The US banking group has some US$193 billion under management in 2011.
It overtook UBS, which is now in second place. HSBC came in third in the survey.
JP Morgan Private Wealth Management Asia's chief executive officer, Peter Flavel, said: "Wealth in Asia is growing at low teens and we are expected to grow around that rate or even better over the next three to five years. And I see Asia as the most exciting place for wealth management globally."
The survey added that the drop in Asia Pacific's AUM last year was due to falling asset values caused by the global economic slowdown.
Most of the private wealth management in Asia Pacific were managed by banks that are not headquartered in Asia.
But the study added that universal banks with strong retail offerings have a stronger advantage to target high net worth individuals with assets valued between US$1 million and US$5 million.

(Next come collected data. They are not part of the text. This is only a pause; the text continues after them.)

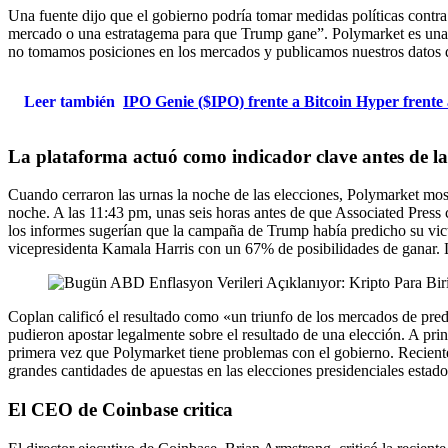
Una fuente dijo que el gobierno podría tomar medidas políticas contra
mercado o una estratagema para que Trump gane”. Polymarket es una p
no tomamos posiciones en los mercados y publicamos nuestros datos de 
Leer también
IPO Genie ($IPO) frente a Bitcoin Hyper frente
La plataforma actuó como indicador clave antes de la c
Cuando cerraron las urnas la noche de las elecciones, Polymarket mo
noche. A las 11:43 pm, unas seis horas antes de que Associated Press
los informes sugerían que la campaña de Trump había predicho su vict
vicepresidenta Kamala Harris con un 67% de posibilidades de ganar. L
Coplan calificó el resultado como «un triunfo de los mercados de pred
pudieron apostar legalmente sobre el resultado de una elección. A princ
primera vez que Polymarket tiene problemas con el gobierno. Reciente
grandes cantidades de apuestas en las elecciones presidenciales estad
El CEO de Coinbase critica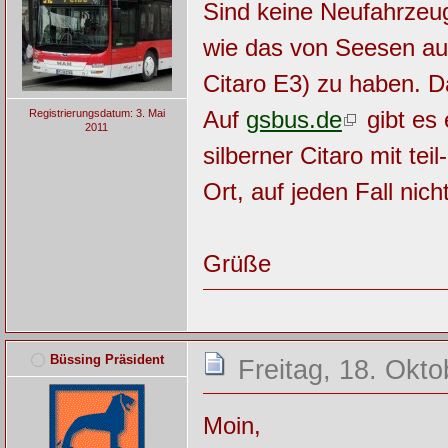
Sind keine Neufahrzeug
wie das von Seesen au
Citaro E3) zu haben. D
Auf
gsbus.de
gibt es 
Registrierungsdatum: 3. Mai
2011
silberner Citaro mit tei
Ort, auf jeden Fall ni
Grüße
Büssing Präsident
Freitag, 18. Okt
Moin,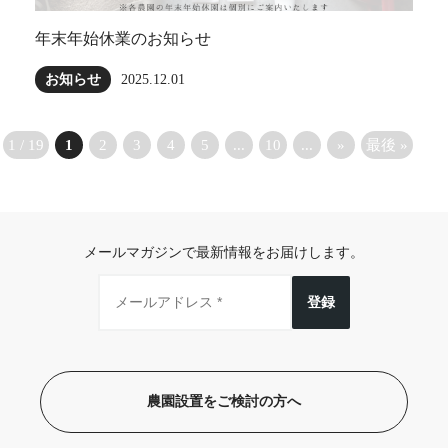
年末年始休業のお知らせ
お知らせ
2025.12.01
1 / 19
1
2
3
4
5
...
10
...
»
最後 »
メールマガジンで最新情報をお届けします。
登録
農園設置をご検討の方へ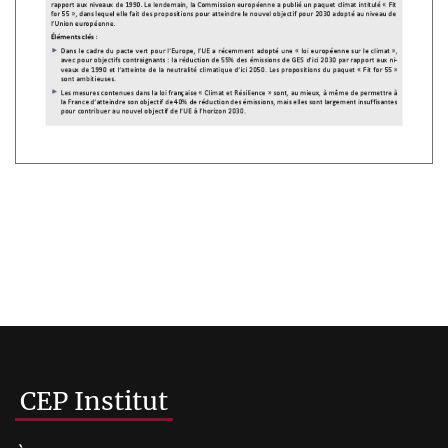
CEP Institut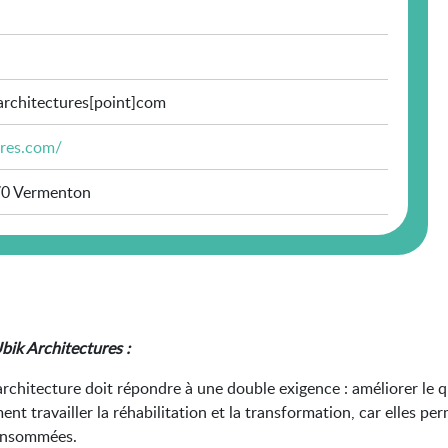
architectures[point]com
ures.com/
70 Vermenton
bik Architectures :
architecture doit répondre à une double exigence : améliorer le q
t travailler la réhabilitation et la transformation, car elles pe
consommées.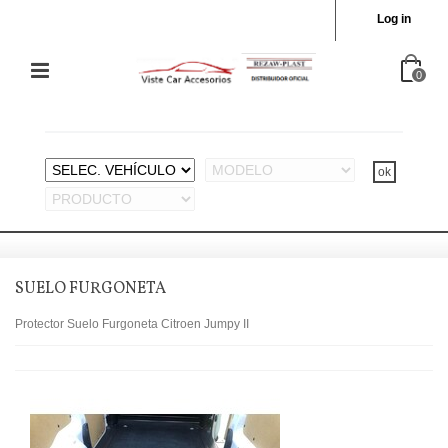
Log in
0
SUELO FURGONETA
Protector Suelo Furgoneta Citroen Jumpy II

This is a core segment for Asian private banks.
Currently, foreign banks are taking a bigger slice of the private banking pie, but the four Asian banks in the survey are catching up fast with their combined AUM rising by seven per cent.
Eleven out of 16 of these foreign banks saw their AUM staying static or dipped in 2011.
Tan Su Shan, who is managing director and group head of wealth management at DBS Bank, said: "As interest rates in some local jurisdictions get higher - because of Basel Three or because banks are just shrinking their balance sheets - some of our clients do need liquidity to pump it back into the business to buy ships, to buy palm oil. So the competition for funding is really the business growth."
DBS is the highest ranked Asian headquartered private bank, managing US$39 billion last year.
This is followed by Standard Chartered Private Bank, Bank of Singapore and Hang Seng Bank.